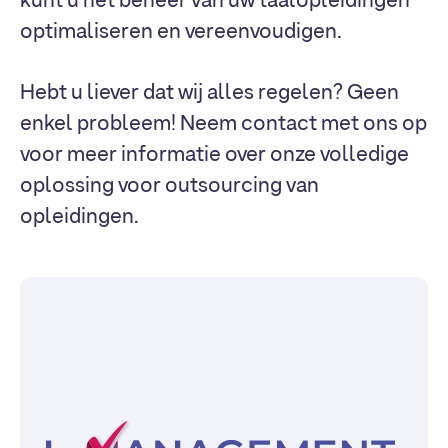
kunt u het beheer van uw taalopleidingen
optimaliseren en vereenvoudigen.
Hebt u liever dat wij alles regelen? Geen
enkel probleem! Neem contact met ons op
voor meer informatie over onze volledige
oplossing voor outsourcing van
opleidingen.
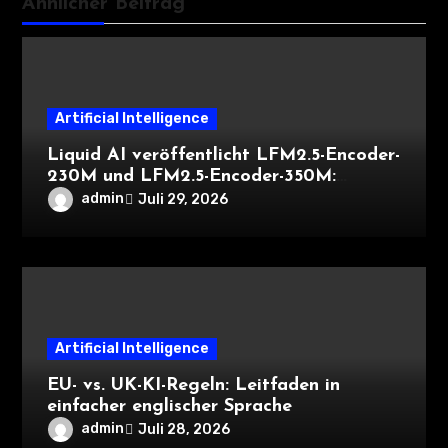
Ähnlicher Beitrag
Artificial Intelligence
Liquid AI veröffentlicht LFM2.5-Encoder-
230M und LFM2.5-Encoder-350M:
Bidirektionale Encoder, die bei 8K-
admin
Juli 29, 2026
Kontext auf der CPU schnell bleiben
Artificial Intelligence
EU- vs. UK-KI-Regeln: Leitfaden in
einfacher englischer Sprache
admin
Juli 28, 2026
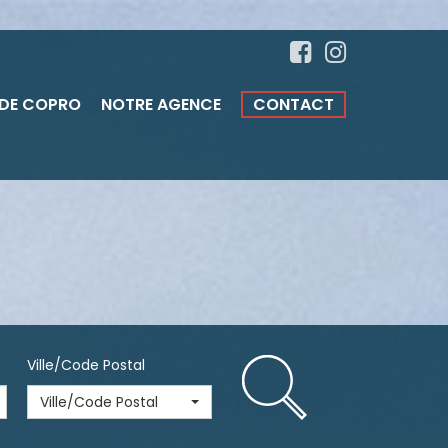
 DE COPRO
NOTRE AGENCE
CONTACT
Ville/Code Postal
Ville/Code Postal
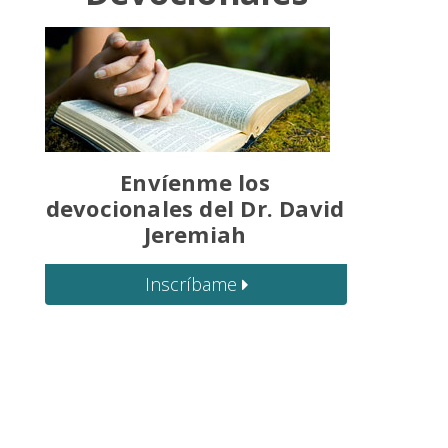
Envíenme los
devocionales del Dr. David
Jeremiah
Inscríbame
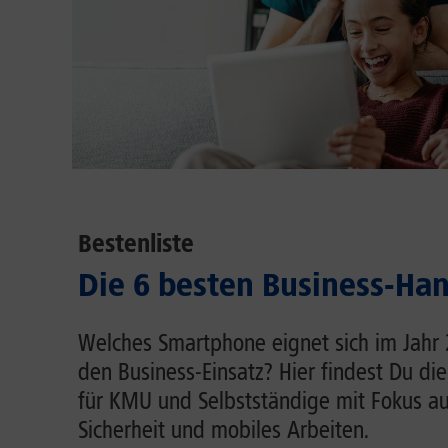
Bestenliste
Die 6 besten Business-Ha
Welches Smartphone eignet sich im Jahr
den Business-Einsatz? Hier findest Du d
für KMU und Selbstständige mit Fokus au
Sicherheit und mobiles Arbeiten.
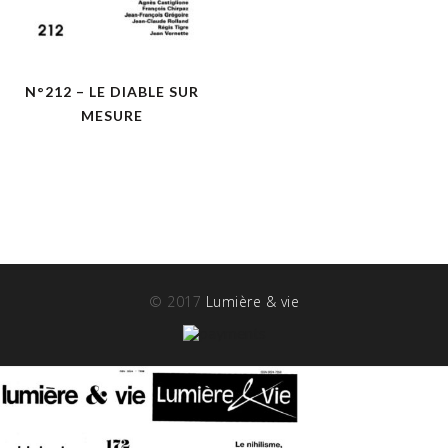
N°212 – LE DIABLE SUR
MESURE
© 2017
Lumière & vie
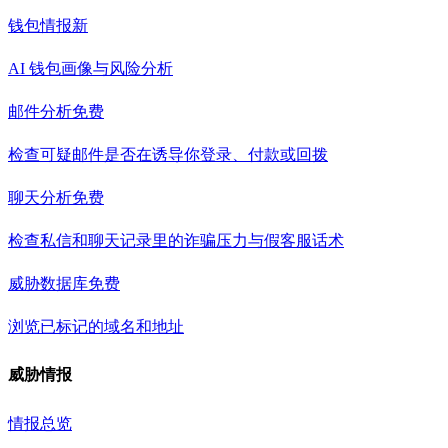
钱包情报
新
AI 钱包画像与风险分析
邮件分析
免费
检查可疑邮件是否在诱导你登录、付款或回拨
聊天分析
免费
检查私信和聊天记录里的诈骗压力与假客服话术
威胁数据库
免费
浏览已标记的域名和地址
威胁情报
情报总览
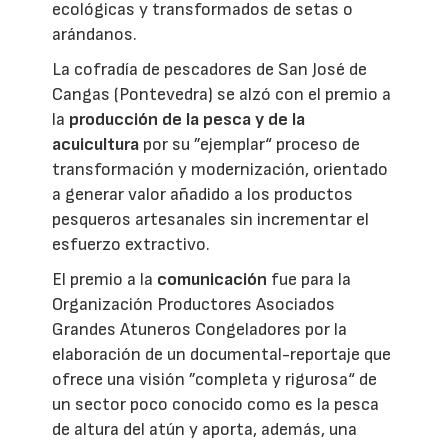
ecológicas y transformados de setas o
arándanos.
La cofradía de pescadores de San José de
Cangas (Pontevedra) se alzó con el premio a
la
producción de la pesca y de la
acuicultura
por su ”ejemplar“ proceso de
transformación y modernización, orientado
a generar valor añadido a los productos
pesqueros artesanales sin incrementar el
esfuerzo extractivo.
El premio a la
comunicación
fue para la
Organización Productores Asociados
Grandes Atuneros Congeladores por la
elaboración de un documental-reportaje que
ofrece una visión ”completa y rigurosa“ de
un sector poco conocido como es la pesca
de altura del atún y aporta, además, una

§ **Activity**: Repeat each entry exactly as it appears; skip any picture.

§ **Result of this task**:
kunt u het beheer van uw taalopleidingen
optimaliseren en vereenvoudigen.
Hebt u liever dat wij alles regelen? Geen
enkel probleem! Neem contact met ons op
voor meer informatie over onze volledige
oplossing voor outsourcing van
opleidingen.
Ähnlicher Beitrag
Artificial Intelligence
Liquid AI veröffentlicht LFM2.5-Encoder-
230M und LFM2.5-Encoder-350M:
Bidirektionale Encoder, die bei 8K-
admin
Juli 29, 2026
Kontext auf der CPU schnell bleiben
Artificial Intelligence
EU- vs. UK-KI-Regeln: Leitfaden in
einfacher englischer Sprache
admin
Juli 28, 2026
 DE COPRO
NOTRE AGENCE
CONTACT
Ville/Code Postal
Ville/Code Postal
Envíenme los
devocionales del Dr. David
Jeremiah
Inscríbame
Bestenliste
Die 6 besten Business-Ha
Welches Smartphone eignet sich im Jahr
den Business-Einsatz? Hier findest Du d
für KMU und Selbstständige mit Fokus au
Sicherheit und mobiles Arbeiten.
N°212 – LE DIABLE SUR
MESURE
© 2017
Lumière & vie
钱包情报
新
AI 钱包画像与风险分析
邮件分析
免费
检查可疑邮件是否在诱导你登录、付款或回拨
聊天分析
免费
检查私信和聊天记录里的诈骗压力与假客服话术
威胁数据库
免费
浏览已标记的域名和地址
威胁情报
情报总览
ecológicas y transformados de setas o
arándanos.
La cofradía de pescadores de San José de
Cangas (Pontevedra) se alzó con el premio a
la
producción de la pesca y de la
acuicultura
por su ”ejemplar“ proceso de
transformación y modernización, orientado
a generar valor añadido a los productos
pesqueros artesanales sin incrementar el
esfuerzo extractivo.
El premio a la
comunicación
fue para la
Organización Productores Asociados
Grandes Atuneros Congeladores por la
elaboración de un documental-reportaje que
ofrece una visión ”completa y rigurosa“ de
un sector poco conocido como es la pesca
de altura del atún y aporta, además, una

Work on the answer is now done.